▶ What is required: Send back the data below exactly. Drop every picture.

══════

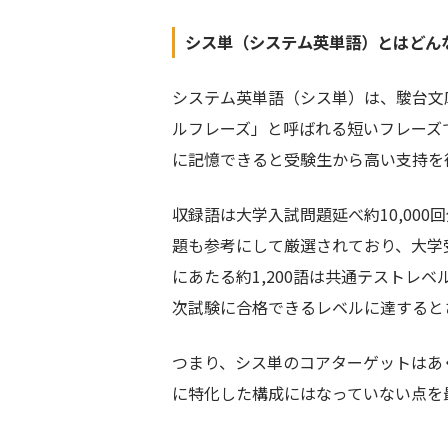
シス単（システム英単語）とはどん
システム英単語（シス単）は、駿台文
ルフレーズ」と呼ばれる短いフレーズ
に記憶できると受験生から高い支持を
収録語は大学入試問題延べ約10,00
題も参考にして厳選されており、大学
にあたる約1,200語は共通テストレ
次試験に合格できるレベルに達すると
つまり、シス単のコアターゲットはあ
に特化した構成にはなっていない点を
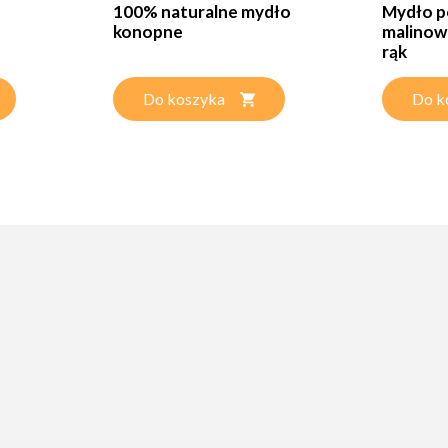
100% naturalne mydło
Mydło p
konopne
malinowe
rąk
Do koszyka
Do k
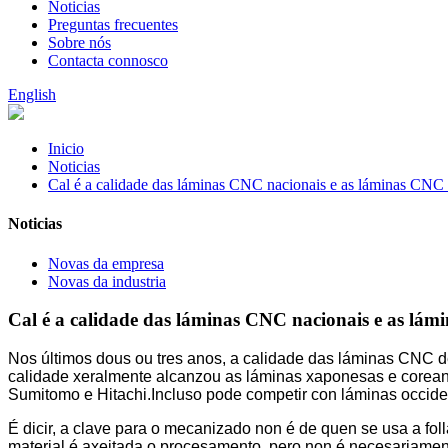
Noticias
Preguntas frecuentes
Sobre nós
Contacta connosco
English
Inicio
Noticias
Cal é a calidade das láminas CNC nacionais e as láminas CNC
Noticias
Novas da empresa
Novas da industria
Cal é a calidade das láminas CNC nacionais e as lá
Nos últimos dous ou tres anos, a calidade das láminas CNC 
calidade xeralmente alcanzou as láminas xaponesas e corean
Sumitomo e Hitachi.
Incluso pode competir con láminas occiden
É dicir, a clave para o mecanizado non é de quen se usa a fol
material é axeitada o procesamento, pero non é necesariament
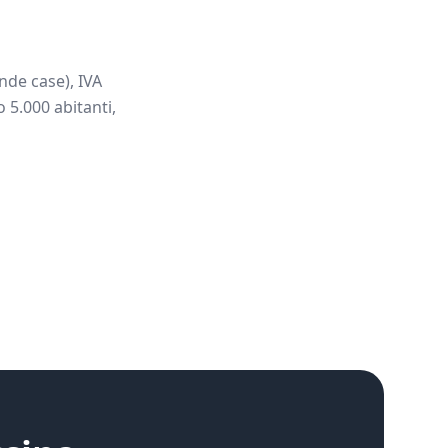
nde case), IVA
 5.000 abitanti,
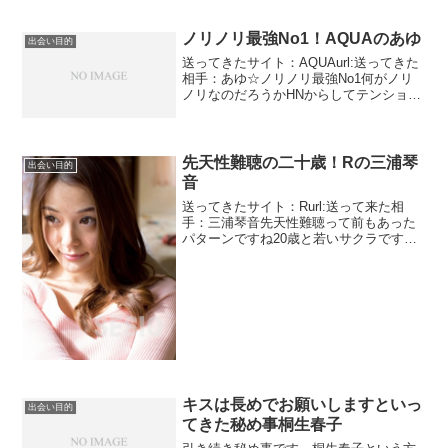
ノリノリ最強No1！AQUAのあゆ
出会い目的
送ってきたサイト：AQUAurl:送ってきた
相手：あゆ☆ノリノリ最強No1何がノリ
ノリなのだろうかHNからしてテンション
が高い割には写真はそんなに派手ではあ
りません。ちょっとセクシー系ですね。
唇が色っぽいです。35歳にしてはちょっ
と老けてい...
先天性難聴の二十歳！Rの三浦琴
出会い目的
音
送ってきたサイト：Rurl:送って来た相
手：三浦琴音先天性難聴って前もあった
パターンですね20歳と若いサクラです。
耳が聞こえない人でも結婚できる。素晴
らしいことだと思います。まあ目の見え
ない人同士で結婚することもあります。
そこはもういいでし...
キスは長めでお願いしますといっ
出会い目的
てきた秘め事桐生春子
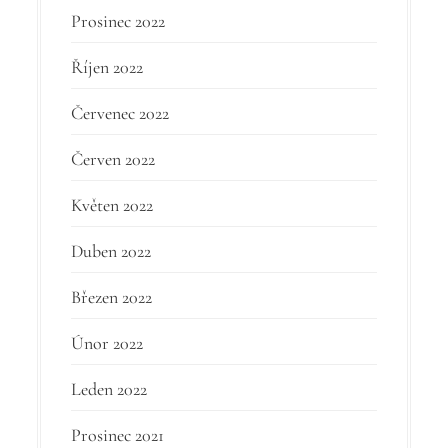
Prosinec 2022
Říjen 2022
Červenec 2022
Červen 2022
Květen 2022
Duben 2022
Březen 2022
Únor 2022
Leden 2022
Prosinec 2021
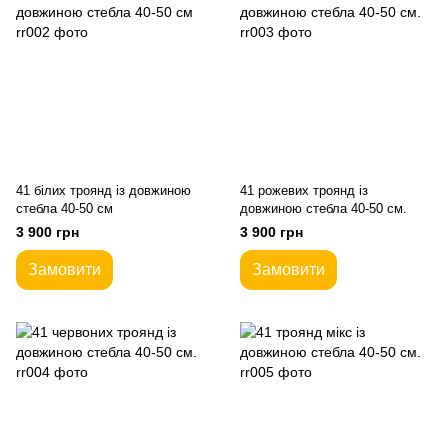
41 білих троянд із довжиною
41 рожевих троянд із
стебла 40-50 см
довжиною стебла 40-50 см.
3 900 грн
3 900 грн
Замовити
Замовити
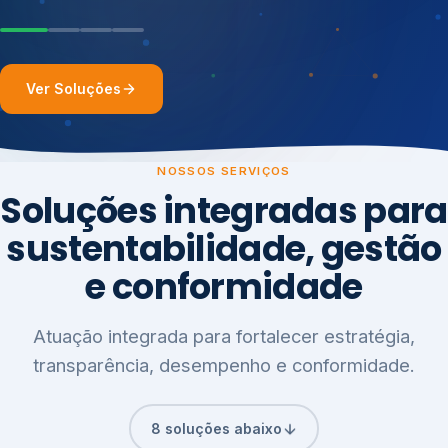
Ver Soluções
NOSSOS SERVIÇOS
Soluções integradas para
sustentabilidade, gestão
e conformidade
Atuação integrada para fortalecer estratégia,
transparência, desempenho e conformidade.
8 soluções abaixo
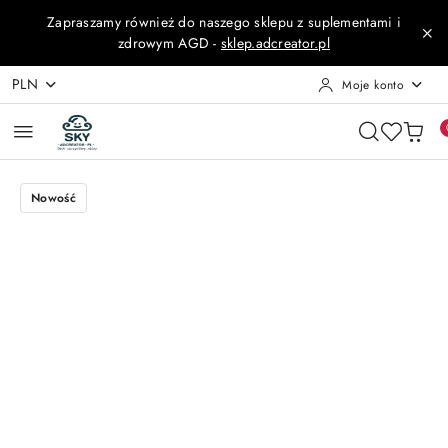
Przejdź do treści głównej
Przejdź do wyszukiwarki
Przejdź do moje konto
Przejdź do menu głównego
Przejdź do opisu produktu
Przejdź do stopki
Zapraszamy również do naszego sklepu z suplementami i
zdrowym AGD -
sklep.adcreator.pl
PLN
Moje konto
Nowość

══════

▶ Solution for this problem:
シス単（システム英単語）とはどん
システム英単語（シス単）は、駿台文
ルフレーズ」と呼ばれる短いフレーズ
に記憶できると受験生から高い支持を
収録語は大学入試問題延べ約10,00
題も参考にして厳選されており、大学
にあたる約1,200語は共通テストレ
次試験に合格できるレベルに達すると
つまり、シス単のコアターゲットはあ
に特化した構成にはなっていない点を
100% naturalne mydło
Mydło p
konopne
malinowe
rąk
Do koszyka
Do k
Noticias
Preguntas frecuentes
Sobre nós
Contacta connosco
English
Inicio
Noticias
Cal é a calidade das láminas CNC nacionais e as láminas CNC
Noticias
Novas da empresa
Novas da industria
Cal é a calidade das láminas CNC nacionais e as lá
Nos últimos dous ou tres anos, a calidade das láminas CNC 
calidade xeralmente alcanzou as láminas xaponesas e corean
Sumitomo e Hitachi.
Incluso pode competir con láminas occiden
É dicir, a clave para o mecanizado non é de quen se usa a fol
material é axeitada o procesamento, pero non é necesariament
nde case), IVA
 5.000 abitanti,
ノリノリ最強No1！AQUAのあゆ
出会い目的
送ってきたサイト：AQUAurl:送ってきた
相手：あゆ☆ノリノリ最強No1何がノリ
ノリなのだろうかHNからしてテンション
が高い割には写真はそんなに派手ではあ
りません。ちょっとセクシー系ですね。
唇が色っぽいです。35歳にしてはちょっ
と老けてい...
先天性難聴の二十歳！Rの三浦琴
出会い目的
音
送ってきたサイト：Rurl:送って来た相
手：三浦琴音先天性難聴って前もあった
パターンですね20歳と若いサクラです。
耳が聞こえない人でも結婚できる。素晴
らしいことだと思います。まあ目の見え
ない人同士で結婚することもあります。
そこはもういいでし...
キスは長めでお願いしますといっ
出会い目的
てきた秘め事桐生春子
Prosinec 2022
Říjen 2022
Červenec 2022
Červen 2022
Květen 2022
Duben 2022
Březen 2022
Únor 2022
Leden 2022
Prosinec 2021
41 білих троянд із довжиною
41 рожевих троянд із
стебла 40-50 см
довжиною стебла 40-50 см.
3 900 грн
3 900 грн
Замовити
Замовити
Ver Soluções
NOSSOS SERVIÇOS
Soluções integradas para
sustentabilidade, gestão
e conformidade
Atuação integrada para fortalecer estratégia,
transparência, desempenho e conformidade.
8 soluções abaixo
Przejdź do treści głównej
Przejdź do wyszukiwarki
Przejdź do moje konto
Przejdź do menu głównego
Przejdź do opisu produktu
Przejdź do stopki
Zapraszamy również do naszego sklepu z suplementami i
zdrowym AGD -
sklep.adcreator.pl
PLN
Moje konto
Nowość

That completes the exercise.